Burling Michael J, Gamet Kimberly, Eva Lois, Tan Ai Ling
Westmead Public Hospital, Gynaeoncology Unit, Sydney, New South Wales, Australia.
Auckland City Hospital, Auckland, New Zealand.
Aust N Z J Obstet Gynaecol. 2019 Jun;59(3):444-449. doi: 10.1111/ajo.12964. Epub 2019 Mar 18.
Germline BRCA1/2 mutations account for approximately 15% of invasive ovarian carcinomas. Referral of all women with non-mucinous epithelial tubo-ovarian and peritoneal cancer, especially high-grade serous carcinoma (HGSC) to genetic services for genetic counselling and subsequent BRCA testing, has become standard of care in many countries. Publicly funded BRCA testing was restricted to women ≤70 years old with HGSC in New Zealand for most of our study period. Referral rates of women with HGSC for BRCA mutation testing in New Zealand have not previously been reported.
To determine the proportion of eligible patients with tubo-ovarian or peritoneal HGSC referred to Auckland Gynaecologic Oncology Centre who were referred for genetic counselling. To determine the number of patients who underwent BRCA1/2 genetic testing and the rate of germline BRCA mutations.
Eligible cases were identified from Auckland Gynaecologic Oncology multidisciplinary meetings database from 1 January 2012 to 31 December 2014. Genetic referrals sent were checked against the genetic services database to ensure that referrals were received. Genetic counselling clinic attendance, uptake and results of genetic testing were also collected.

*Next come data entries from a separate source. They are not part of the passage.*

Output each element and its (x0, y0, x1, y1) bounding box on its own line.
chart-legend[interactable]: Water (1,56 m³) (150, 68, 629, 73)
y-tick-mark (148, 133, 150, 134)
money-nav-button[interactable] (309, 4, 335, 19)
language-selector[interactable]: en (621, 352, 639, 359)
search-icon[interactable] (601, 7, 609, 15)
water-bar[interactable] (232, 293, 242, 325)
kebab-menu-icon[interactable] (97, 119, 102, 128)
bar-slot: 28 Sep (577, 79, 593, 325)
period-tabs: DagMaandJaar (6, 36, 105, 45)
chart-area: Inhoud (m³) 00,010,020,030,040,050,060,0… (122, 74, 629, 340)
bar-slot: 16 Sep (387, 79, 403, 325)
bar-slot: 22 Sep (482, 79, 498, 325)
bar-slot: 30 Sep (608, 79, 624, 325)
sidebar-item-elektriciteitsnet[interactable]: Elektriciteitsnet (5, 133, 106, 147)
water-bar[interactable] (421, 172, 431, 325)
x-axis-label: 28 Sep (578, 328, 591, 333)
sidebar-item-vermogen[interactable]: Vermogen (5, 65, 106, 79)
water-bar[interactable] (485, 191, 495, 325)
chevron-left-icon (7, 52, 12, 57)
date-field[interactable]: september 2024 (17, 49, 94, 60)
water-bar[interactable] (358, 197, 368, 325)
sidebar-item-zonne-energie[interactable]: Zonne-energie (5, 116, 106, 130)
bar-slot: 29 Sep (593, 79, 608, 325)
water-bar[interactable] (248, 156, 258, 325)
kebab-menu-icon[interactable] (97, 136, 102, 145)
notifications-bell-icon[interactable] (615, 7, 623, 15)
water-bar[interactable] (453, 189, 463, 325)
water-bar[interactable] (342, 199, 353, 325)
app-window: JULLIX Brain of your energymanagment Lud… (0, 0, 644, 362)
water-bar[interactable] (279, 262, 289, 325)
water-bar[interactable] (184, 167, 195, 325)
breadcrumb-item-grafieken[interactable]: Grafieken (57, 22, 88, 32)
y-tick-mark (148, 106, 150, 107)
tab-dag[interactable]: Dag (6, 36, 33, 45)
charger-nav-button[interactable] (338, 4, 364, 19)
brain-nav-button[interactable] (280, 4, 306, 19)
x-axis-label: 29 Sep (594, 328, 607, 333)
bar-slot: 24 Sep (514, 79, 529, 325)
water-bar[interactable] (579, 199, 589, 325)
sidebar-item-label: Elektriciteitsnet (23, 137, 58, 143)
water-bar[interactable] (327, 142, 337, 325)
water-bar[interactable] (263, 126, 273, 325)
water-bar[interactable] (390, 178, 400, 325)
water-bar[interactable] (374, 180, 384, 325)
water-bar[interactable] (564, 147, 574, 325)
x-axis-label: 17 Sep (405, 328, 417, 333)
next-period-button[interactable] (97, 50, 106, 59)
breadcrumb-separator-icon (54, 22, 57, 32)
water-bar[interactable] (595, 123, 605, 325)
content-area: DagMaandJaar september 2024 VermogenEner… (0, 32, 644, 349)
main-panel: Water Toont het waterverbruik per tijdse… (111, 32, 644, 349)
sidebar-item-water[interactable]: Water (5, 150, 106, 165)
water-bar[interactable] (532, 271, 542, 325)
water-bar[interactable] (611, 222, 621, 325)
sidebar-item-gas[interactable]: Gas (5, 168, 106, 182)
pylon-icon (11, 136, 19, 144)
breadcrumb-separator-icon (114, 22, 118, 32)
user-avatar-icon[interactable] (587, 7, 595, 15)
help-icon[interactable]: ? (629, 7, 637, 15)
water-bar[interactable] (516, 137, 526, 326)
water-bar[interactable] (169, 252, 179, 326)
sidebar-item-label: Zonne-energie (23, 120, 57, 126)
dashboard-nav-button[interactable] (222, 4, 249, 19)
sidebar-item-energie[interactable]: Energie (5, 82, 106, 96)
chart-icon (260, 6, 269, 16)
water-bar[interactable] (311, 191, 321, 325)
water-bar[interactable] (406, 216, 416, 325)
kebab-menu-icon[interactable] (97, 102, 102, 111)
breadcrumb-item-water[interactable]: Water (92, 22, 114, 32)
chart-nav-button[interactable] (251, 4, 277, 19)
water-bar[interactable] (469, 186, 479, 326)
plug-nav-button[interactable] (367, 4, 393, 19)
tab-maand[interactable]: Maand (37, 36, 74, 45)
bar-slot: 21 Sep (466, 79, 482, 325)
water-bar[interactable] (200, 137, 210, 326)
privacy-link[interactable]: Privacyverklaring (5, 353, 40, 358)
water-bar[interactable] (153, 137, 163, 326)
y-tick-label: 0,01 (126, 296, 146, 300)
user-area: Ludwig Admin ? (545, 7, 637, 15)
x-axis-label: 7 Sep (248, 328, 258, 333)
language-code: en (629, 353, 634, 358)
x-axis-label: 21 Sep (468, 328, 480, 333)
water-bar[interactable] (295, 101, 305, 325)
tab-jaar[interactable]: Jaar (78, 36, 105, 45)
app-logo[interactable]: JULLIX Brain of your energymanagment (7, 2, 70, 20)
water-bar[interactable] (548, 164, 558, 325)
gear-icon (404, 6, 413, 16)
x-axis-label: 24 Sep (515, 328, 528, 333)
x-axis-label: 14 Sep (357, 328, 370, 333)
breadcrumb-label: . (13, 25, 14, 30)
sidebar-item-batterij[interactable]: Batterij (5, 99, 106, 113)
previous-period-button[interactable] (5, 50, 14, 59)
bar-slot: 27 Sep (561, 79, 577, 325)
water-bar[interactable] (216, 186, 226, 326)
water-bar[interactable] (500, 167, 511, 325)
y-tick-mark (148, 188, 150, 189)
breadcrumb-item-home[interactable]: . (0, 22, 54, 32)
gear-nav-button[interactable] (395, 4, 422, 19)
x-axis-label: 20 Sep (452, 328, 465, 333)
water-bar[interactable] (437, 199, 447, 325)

One hundred and four eligible patients were identified with 58 patients referred. Referral rates increased from 37.5% in 2012 to 64.3% in 2014. Of the 58 patients referred, 53 attended genetic counselling, and 49 underwent BRCA mutation testing, of whom 10 (20.4%) tested positive for a germline BRCA mutation.
Overall, 55.8% of eligible patients were referred for genetic testing; however, referral rates increased with time. This BRCA mutation-positive rate is comparable with current international data.
生殖系BRCA1/2突变约占浸润性卵巢癌的15%。将所有非黏液性上皮性输卵管卵巢癌和腹膜癌患者,尤其是高级别浆液性癌(HGSC)转诊至遗传服务机构进行遗传咨询及后续BRCA检测,已成为许多国家的标准治疗方案。在我们研究的大部分时间里,新西兰公共资助的BRCA检测仅限于年龄≤70岁的HGSC女性患者。此前新西兰HGSC女性患者的BRCA突变检测转诊率尚未见报道。
确定转诊至奥克兰妇科肿瘤中心接受遗传咨询的符合条件的输卵管卵巢或腹膜HGSC患者的比例。确定接受BRCA1/2基因检测的患者数量以及生殖系BRCA突变率。
从奥克兰妇科肿瘤多学科会议数据库中识别出2012年1月1日至2014年12月31日期间符合条件的病例。将发送的遗传转诊信息与遗传服务数据库进行核对,以确保转诊信息已被接收。还收集了遗传咨询门诊的就诊情况、检测接受率及基因检测结果。
共识别出104例符合条件的患者,其中58例被转诊。转诊率从2012年的37.5%增至2014年的64.3%。在被转诊的58例患者中,53例接受了遗传咨询,49例接受了BRCA突变检测,其中10例(20.4%)生殖系BRCA突变检测呈阳性。
总体而言,55.8%的符合条件的患者被转诊进行基因检测;然而,转诊率随时间增加。这一BRCA突变阳性率与当前国际数据相当。